Saved entries
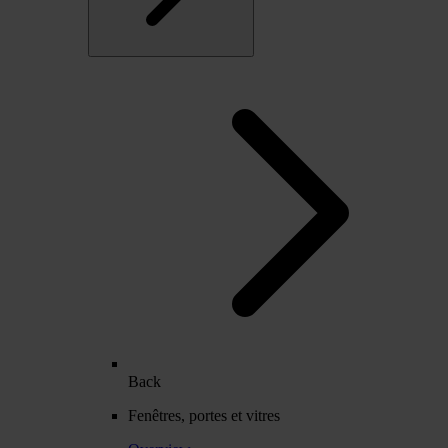
Back
Fenêtres, portes et vitres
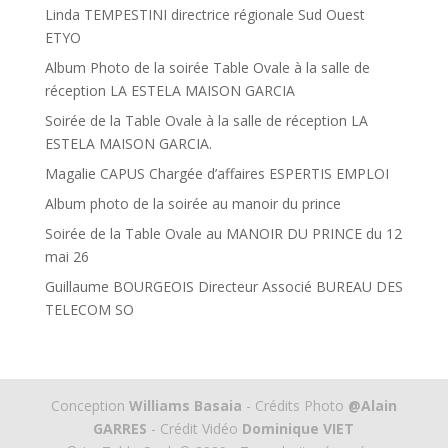
Linda TEMPESTINI directrice régionale Sud Ouest
ETYO
Album Photo de la soirée Table Ovale à la salle de
réception LA ESTELA MAISON GARCIA
Soirée de la Table Ovale à la salle de réception LA
ESTELA MAISON GARCIA.
Magalie CAPUS Chargée d’affaires ESPERTIS EMPLOI
Album photo de la soirée au manoir du prince
Soirée de la Table Ovale au MANOIR DU PRINCE du 12
mai 26
Guillaume BOURGEOIS Directeur Associé BUREAU DES
TELECOM SO
Conception
Williams Basaia
- Crédits Photo
@Alain
GARRES
- Crédit Vidéo
Dominique VIET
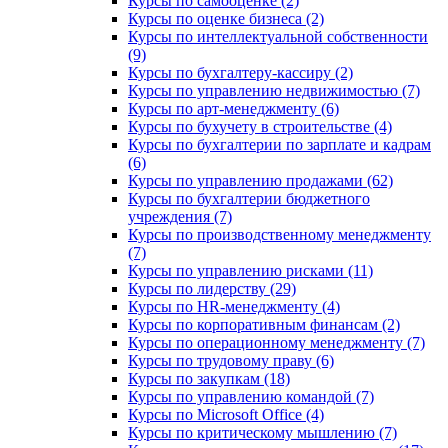
Курсы по самооценке (2)
Курсы по оценке бизнеса (2)
Курсы по интеллектуальной собственности
(9)
Курсы по бухгалтеру-кассиру (2)
Курсы по управлению недвижимостью (7)
Курсы по арт-менеджменту (6)
Курсы по бухучету в строительстве (4)
Курсы по бухгалтерии по зарплате и кадрам
(6)
Курсы по управлению продажами (62)
Курсы по бухгалтерии бюджетного
учреждения (7)
Курсы по производственному менеджменту
(7)
Курсы по управлению рисками (11)
Курсы по лидерству (29)
Курсы по HR-менеджменту (4)
Курсы по корпоративным финансам (2)
Курсы по операционному менеджменту (7)
Курсы по трудовому праву (6)
Курсы по закупкам (18)
Курсы по управлению командой (7)
Курсы по Microsoft Office (4)
Курсы по критическому мышлению (7)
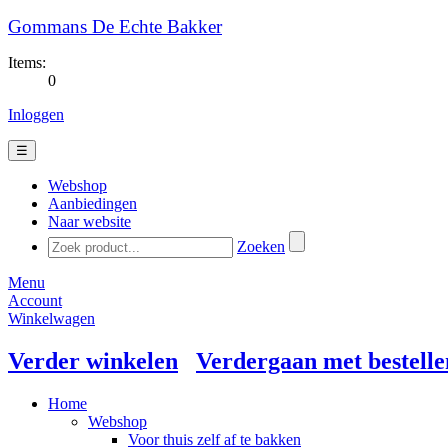
Gommans De Echte Bakker
Items:
0
Inloggen
☰
Webshop
Aanbiedingen
Naar website
Zoeken
Menu
Account
Winkelwagen
Verder winkelen
Verdergaan met bestelle
Home
Webshop
Voor thuis zelf af te bakken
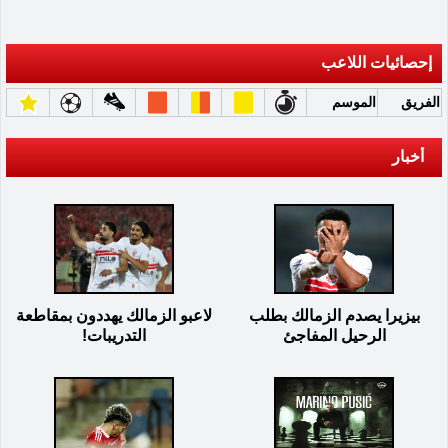
إحصائيات اللاعب
الفريق
الموسم
أخبار
بيزيرا يصدم الزمالك بطلب
لاعبو الزمالك يهددون بمقاطعة
الرحيل المفاجئ
التدريبات!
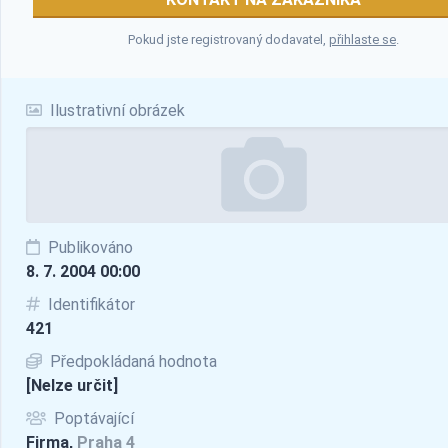
Pokud jste registrovaný dodavatel,
přihlaste se
.
Ilustrativní obrázek
Publikováno
8. 7. 2004 00:00
Identifikátor
421
Předpokládaná hodnota
[Nelze určit]
Poptávající
Firma,
Praha 4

- [PROBLEM] Using the data above, show each line where "MAISON" occurs.

- [WORKED SOLUTION]
réception LA ESTELA MAISON GARCIA
ESTELA MAISON GARCIA.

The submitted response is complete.